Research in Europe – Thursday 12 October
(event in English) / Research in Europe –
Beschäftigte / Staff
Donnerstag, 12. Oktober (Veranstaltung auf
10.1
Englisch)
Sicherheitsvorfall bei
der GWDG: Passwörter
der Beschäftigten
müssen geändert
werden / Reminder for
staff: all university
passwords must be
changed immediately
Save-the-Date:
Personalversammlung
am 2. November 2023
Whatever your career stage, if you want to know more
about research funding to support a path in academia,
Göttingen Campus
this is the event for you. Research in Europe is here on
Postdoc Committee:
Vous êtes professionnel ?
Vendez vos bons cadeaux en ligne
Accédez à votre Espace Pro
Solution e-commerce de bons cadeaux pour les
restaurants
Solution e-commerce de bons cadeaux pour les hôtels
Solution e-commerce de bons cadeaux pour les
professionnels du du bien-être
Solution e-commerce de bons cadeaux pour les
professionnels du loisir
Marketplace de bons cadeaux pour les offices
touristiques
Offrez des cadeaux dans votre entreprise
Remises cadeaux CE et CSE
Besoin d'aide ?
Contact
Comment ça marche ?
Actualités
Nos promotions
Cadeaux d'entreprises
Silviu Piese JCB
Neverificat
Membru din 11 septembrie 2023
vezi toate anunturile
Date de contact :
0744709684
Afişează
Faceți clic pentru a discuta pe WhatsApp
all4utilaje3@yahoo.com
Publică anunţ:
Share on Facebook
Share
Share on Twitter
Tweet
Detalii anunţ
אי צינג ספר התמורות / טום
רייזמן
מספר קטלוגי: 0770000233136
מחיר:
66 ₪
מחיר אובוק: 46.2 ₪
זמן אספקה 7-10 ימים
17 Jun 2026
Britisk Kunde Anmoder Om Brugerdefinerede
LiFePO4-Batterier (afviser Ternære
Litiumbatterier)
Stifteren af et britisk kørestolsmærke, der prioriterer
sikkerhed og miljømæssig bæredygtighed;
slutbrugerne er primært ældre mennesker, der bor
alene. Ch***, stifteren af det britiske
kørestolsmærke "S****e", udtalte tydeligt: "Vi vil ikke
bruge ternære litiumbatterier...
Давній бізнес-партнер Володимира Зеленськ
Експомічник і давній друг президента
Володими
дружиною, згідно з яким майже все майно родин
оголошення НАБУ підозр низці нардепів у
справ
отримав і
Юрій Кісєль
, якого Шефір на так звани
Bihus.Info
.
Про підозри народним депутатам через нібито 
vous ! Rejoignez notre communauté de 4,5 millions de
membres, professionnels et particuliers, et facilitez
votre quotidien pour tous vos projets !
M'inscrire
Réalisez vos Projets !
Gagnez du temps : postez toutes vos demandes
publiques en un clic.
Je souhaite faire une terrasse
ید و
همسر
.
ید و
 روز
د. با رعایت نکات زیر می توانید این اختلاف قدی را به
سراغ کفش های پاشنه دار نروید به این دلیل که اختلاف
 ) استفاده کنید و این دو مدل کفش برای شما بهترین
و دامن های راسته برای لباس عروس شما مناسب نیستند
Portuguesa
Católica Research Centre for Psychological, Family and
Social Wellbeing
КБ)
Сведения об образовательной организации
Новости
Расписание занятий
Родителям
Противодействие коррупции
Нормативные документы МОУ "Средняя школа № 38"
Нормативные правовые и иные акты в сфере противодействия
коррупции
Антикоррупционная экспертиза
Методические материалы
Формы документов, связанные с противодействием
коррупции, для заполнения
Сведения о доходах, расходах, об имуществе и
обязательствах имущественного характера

* * *

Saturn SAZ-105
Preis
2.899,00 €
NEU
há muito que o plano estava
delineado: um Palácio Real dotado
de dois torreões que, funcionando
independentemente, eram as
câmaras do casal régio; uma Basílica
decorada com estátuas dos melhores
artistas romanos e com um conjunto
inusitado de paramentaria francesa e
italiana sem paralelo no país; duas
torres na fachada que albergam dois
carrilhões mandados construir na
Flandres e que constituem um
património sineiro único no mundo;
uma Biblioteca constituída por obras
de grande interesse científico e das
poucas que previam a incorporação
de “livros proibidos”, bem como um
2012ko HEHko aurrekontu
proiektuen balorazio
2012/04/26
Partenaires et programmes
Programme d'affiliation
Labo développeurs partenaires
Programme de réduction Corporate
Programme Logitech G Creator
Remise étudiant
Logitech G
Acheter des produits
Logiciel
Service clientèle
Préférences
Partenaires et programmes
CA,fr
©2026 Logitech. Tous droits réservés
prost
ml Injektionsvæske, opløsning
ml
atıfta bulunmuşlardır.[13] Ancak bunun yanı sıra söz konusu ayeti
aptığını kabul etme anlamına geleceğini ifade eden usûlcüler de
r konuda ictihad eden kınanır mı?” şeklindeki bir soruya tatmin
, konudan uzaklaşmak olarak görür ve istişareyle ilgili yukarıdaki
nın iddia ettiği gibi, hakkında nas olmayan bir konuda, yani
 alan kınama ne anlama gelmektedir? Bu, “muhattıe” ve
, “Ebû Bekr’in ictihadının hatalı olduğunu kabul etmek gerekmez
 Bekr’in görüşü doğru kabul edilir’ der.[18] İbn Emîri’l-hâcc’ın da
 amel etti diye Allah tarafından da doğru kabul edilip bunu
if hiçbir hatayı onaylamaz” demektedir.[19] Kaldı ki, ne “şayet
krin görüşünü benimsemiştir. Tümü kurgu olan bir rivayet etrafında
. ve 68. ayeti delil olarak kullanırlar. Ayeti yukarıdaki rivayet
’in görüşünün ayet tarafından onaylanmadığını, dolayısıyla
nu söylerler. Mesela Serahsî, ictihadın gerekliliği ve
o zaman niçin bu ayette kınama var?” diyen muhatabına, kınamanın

- [Work request]: Of the lines above, output exactly those from the line bearing "uma Biblioteca constituída por obras" through the line bearing "Service clientèle", inclusive.

- [Task output]:
uma Biblioteca constituída por obras
de grande interesse científico e das
poucas que previam a incorporação
de “livros proibidos”, bem como um
2012ko HEHko aurrekontu
proiektuen balorazio
2012/04/26
Partenaires et programmes
Programme d'affiliation
Labo développeurs partenaires
Programme de réduction Corporate
Programme Logitech G Creator
Remise étudiant
Logitech G
Acheter des produits
Logiciel
Service clientèle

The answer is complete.